# TASK
Give back exactly the lines that start at the one containing "Bài viết có" and run to the end of the material, leaving out the pictures.

SOURCE MATERIAL below:

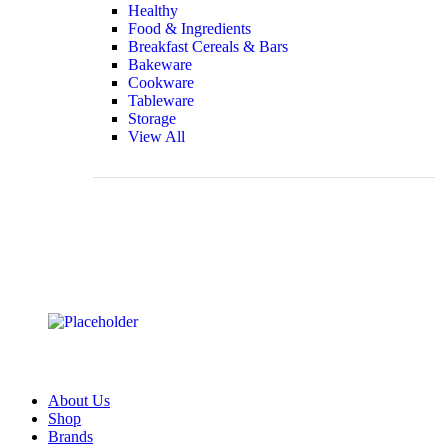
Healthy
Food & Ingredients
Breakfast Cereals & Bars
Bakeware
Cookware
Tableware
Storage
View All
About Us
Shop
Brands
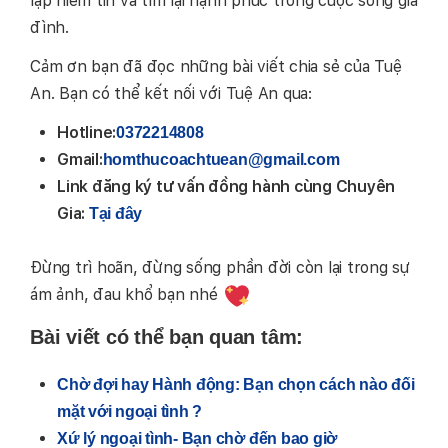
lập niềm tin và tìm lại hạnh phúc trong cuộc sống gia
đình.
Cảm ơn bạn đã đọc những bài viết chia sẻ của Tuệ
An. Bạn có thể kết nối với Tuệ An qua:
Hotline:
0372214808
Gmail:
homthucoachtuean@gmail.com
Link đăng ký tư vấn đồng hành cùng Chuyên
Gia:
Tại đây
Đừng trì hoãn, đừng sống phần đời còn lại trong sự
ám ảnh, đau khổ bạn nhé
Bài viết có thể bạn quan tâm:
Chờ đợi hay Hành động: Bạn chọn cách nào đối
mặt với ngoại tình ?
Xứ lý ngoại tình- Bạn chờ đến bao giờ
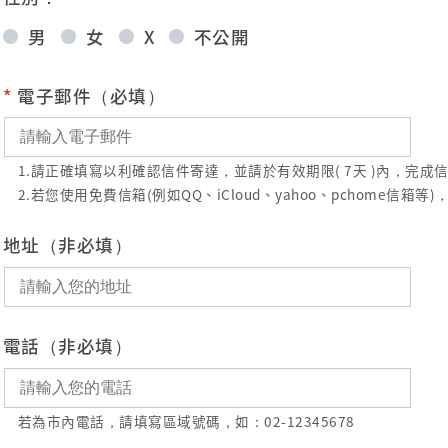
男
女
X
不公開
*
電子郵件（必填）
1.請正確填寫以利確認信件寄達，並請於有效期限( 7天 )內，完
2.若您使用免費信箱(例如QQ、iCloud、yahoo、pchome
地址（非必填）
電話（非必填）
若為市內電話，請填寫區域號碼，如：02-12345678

End of SOURCE MATERIAL.

# ANSWER SECTION
Bài viết có thể bạn quan tâm:
Chờ đợi hay Hành động: Bạn chọn cách nào đối
mặt với ngoại tình ?
Xứ lý ngoại tình- Bạn chờ đến bao giờ
男
女
X
不公開
*
電子郵件（必填）
1.請正確填寫以利確認信件寄達，並請於有效期限( 7天 )內，完
2.若您使用免費信箱(例如QQ、iCloud、yahoo、pchome
地址（非必填）
電話（非必填）
若為市內電話，請填寫區域號碼，如：02-12345678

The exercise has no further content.